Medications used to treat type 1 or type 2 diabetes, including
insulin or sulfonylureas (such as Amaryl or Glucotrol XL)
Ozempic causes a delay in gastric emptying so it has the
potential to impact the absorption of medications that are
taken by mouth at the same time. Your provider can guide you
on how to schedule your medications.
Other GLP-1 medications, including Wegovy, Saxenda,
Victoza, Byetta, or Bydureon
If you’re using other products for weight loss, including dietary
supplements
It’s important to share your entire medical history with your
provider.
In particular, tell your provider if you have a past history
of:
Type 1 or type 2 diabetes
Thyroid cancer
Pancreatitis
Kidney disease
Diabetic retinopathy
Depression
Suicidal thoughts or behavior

+--

*Your goal*
Display each line of the data where "type" occurs.

*Reply to the task*
Medications used to treat type 1 or type 2 diabetes, including
Type 1 or type 2 diabetes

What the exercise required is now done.